Monolithic DSSCs have been investigated with regard to the role of the scattering layer. Monolithic DSSCs have the same operating procedure as a standard DSSC, but with an alternative architecture. This structure involves replacing the platinum coated FTO-glass counter-electrode with a graphite/carbon-black layer on top of the TiO₂ layer and the scattering layer, thus removing the need for the FTO-glass in the counter-electrode. This is advantageous as conducting glass is known to contribute to a considerable portion of the cost DSSCs. The monolithic design may also have advantages in that it allows for simplified manufacture and better sealing of cells, especially with solid state devices.

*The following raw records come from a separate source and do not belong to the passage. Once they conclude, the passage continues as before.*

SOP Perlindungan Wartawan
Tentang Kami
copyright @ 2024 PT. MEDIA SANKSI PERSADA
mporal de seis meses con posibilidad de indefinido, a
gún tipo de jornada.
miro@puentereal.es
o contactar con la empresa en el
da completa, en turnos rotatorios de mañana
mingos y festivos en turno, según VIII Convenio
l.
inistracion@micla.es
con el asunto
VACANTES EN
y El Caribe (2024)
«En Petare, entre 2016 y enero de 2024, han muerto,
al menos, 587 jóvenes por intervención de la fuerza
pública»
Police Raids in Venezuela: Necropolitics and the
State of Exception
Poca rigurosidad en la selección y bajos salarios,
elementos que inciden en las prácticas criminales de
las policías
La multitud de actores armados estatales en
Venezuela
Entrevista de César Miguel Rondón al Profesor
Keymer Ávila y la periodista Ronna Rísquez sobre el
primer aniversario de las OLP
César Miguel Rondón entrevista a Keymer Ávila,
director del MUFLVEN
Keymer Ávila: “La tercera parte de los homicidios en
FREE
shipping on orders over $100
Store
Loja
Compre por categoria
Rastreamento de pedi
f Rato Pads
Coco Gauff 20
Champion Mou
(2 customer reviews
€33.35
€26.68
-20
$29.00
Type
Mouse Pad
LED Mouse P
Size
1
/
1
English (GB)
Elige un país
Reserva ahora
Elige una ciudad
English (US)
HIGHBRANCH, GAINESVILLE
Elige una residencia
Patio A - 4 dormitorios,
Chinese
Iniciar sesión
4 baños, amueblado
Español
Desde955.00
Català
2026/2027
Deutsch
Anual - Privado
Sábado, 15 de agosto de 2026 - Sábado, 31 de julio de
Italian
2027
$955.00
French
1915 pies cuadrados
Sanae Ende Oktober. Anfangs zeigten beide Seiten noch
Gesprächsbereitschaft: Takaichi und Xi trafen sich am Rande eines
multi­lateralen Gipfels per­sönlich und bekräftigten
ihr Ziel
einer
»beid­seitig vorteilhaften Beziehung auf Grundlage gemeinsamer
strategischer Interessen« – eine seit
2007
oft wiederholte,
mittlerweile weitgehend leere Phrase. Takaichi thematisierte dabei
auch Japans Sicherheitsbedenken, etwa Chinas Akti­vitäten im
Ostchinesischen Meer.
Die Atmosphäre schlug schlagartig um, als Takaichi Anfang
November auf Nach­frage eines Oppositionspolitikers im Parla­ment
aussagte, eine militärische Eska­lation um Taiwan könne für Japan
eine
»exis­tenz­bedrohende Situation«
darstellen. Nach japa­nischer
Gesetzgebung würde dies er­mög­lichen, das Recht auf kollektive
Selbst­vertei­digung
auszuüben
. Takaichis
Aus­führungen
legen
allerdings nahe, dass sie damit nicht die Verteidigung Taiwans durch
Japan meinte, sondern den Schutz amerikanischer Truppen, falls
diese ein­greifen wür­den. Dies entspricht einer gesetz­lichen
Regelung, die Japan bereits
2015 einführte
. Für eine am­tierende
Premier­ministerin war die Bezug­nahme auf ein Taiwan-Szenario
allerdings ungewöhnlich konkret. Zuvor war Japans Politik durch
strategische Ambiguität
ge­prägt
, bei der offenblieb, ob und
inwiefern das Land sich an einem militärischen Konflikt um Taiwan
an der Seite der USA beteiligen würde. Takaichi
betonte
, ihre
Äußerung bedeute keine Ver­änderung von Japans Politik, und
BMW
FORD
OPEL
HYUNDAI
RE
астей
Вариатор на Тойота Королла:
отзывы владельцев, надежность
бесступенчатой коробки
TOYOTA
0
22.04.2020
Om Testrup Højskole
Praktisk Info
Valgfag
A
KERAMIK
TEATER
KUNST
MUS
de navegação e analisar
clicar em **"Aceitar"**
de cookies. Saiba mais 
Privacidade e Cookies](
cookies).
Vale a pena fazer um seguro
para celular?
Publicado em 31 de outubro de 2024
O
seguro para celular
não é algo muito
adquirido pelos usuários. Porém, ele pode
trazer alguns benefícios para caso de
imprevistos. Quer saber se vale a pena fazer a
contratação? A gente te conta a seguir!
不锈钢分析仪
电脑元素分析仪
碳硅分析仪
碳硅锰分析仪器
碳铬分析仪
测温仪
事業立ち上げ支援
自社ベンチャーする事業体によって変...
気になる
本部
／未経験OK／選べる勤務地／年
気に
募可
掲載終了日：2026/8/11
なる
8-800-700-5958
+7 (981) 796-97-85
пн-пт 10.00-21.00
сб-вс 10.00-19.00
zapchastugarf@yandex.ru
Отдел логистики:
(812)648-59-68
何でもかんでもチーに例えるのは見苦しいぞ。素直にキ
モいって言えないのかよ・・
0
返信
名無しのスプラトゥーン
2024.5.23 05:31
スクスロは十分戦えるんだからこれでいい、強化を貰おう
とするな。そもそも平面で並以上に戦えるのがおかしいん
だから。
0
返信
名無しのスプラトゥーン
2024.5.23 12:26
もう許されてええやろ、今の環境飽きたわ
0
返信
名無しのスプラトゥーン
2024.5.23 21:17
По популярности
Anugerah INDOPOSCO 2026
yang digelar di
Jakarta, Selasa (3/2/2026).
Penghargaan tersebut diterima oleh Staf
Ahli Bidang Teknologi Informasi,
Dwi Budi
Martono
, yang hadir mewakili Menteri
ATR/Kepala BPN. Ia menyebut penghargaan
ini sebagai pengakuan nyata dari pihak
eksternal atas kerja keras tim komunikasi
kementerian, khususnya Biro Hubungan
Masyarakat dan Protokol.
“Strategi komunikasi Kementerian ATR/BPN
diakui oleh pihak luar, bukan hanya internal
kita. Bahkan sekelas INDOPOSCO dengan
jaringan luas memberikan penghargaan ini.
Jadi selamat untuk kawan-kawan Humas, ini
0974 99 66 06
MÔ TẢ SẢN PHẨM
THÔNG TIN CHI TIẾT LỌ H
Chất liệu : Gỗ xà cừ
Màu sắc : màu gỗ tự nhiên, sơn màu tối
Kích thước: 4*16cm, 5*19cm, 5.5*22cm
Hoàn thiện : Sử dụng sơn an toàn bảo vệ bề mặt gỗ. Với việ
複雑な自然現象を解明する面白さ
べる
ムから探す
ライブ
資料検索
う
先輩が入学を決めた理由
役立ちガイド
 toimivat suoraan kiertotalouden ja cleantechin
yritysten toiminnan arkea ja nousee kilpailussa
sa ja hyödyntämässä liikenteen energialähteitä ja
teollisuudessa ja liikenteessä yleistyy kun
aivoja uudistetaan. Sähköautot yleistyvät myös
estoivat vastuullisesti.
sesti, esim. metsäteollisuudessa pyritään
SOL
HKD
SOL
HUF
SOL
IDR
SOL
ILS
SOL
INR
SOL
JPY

A scattering layer is employed because of its ability to improve light harvesting and to separate the working and counter-electrodes. However the role and structure of this layer has not yet been fully understood in the monolithic DSSC.

Scattering layers considered here are made from 400nm TiO₂ and/or 300nm ZrO₂, with comparison to cells without scattering layers to investigate the function of this layer and its optimal composition. In previous work this layer has been made of ZrO₂, which is photovoltaicly inactive and an insulating layer between the TiO₂ and graphite layers, to prevent transfer of TiO₂ conduction band electrons to the graphite. This assumption is investigated and challenged as TiO₂ and graphite make a blocking contact. This means the scattering layer can be made of large particles of photovoltaicly active anatase TiO₂ allowing for an increased light harvesting ability of the cell.